Data cleaning: How a knack for solving logic puzzles can improve children’s lives
One of the things that makes Child Trends a great place to work is that sometimes I get to “clean” data—a process that involves identifying and resolving inconsistencies and inaccuracies within and across records of data, prior to analyzing them. I bet a few of you are thinking, “That is so cool!” (Please send us your application now.) Others may be wondering how that effort relates to Child Trends’ mission of improving the lives and prospects of youth and families. I would argue that it’s crucial.
The data that may need cleaning could be child records coming from state departments of education, health, or child welfare. Other times, we have obtained data through primary data collection, such as surveys we conduct as part of a study. Problems frequently arise through human errors such as typos, leaving important fields blank, double-entering a piece of information, or entering multiple pieces of information that are logically inconsistent (such as dates that occur in impossible order). Graduate students typically receive little training in how to clean data. Rather, they often use cleaned, canned data for their problem sets. Yet the process is critical to ensuring that analytical results will be as accurate and meaningful as possible.

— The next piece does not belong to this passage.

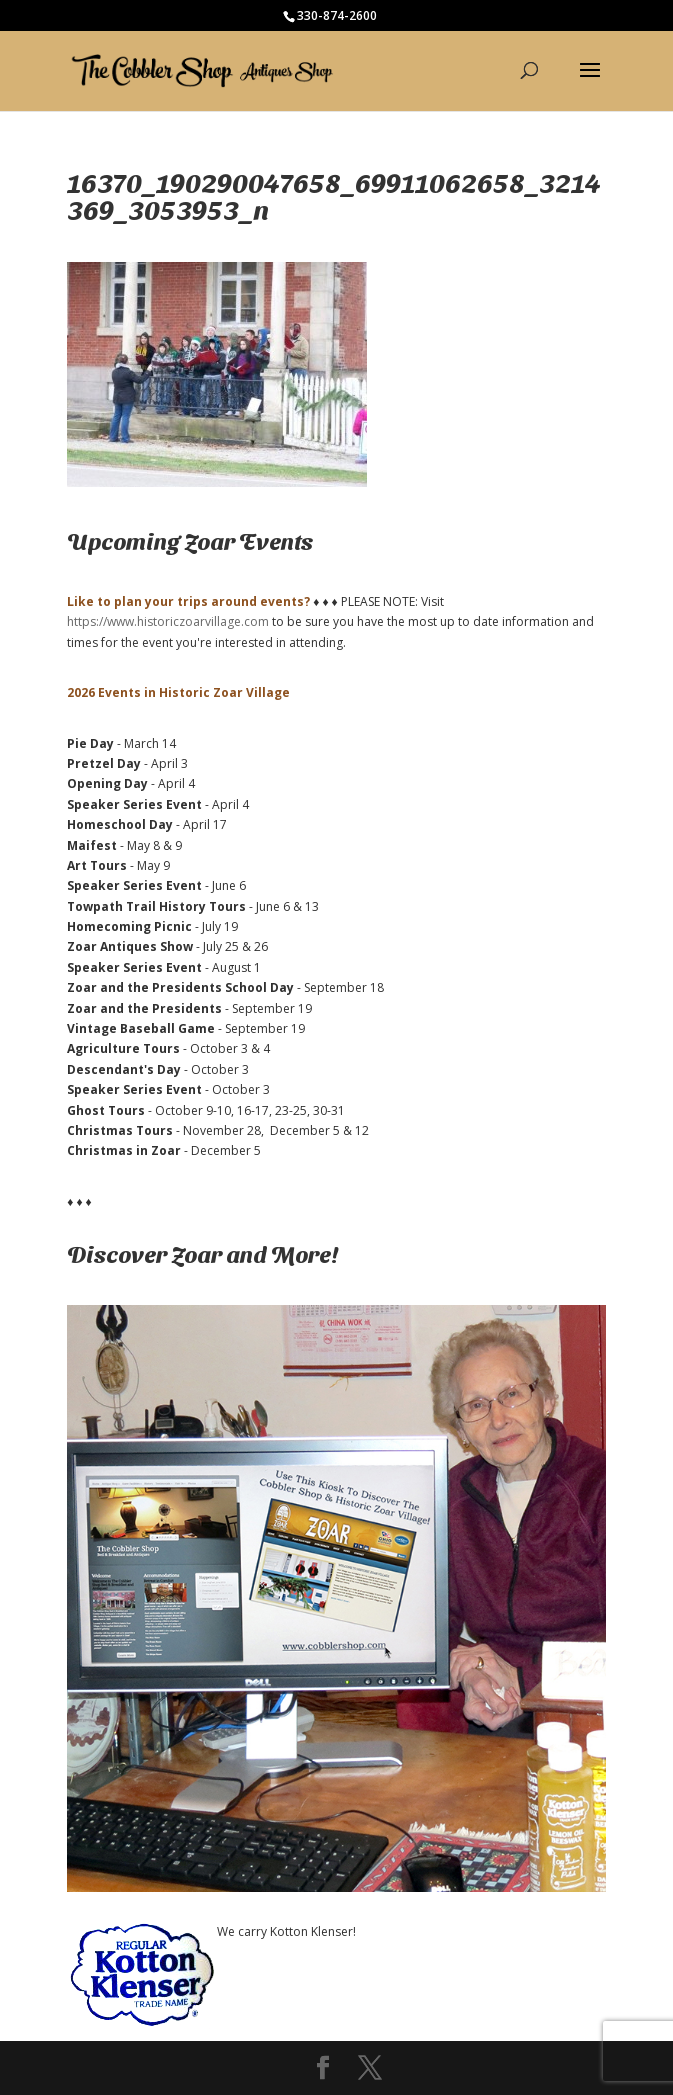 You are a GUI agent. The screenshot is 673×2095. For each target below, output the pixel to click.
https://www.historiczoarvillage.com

Data cleaning is not a manual process of eyeballing the data, row by row, ticking off numbers that look incorrect. Not only would such a process be boring, it would be inefficient. Instead, analysts review any existing documentation along with their tabulations of data to identify outliers, impossible values, and patterns of missing data. They think creatively about analyses that could identify inconsistencies and the best way to resolve those inconsistencies—think about logic puzzles you may have seen in grade school, or Sudoku puzzles.
For example, I may compare multiple data elements—perhaps using data from different agencies—to figure out whether a child with a missing foster care placement record was actually discharged from foster care or not. Analysts review each other’s work, learning ways to increase efficiency and improve their coding skills along the way. We document any decisions about data corrections. Perhaps most critically, we collaborate with data providers for a valuable outside perspective. They understand the policies and practices in their jurisdictions, including variations across jurisdictions, and they often know which database fields practitioners use regularly and which they ignore, as well as how to interpret the data fields correctly. Insights from data providers aid us in the data cleaning process, and facilitate our correct interpretation of our final analyses.
Not only are internal reviews important, but so too is opening our work to the scrutiny of outside researchers. In January 2016, The International Committee of Medical Journal Editors issued an editorial stating that “[s]haring data will increase confidence and trust in the conclusions drawn from clinical trials. It will enable the independent confirmation of results, an essential tenet of the scientific process.” Sharing data publicly may also help address the growing skepticism about the validity of social science research claims.
So how does data cleaning make Child Trends a great place to work? Data cleaning might seem like a small technical exercise, but our attention to detail is mission-driven: the more accurate our research, the more effectively it can guide policymakers, practitioners, and other stakeholders in their efforts to promote child and family well-being—that’s what I care about. When children’s lives are at stake, there are no small details.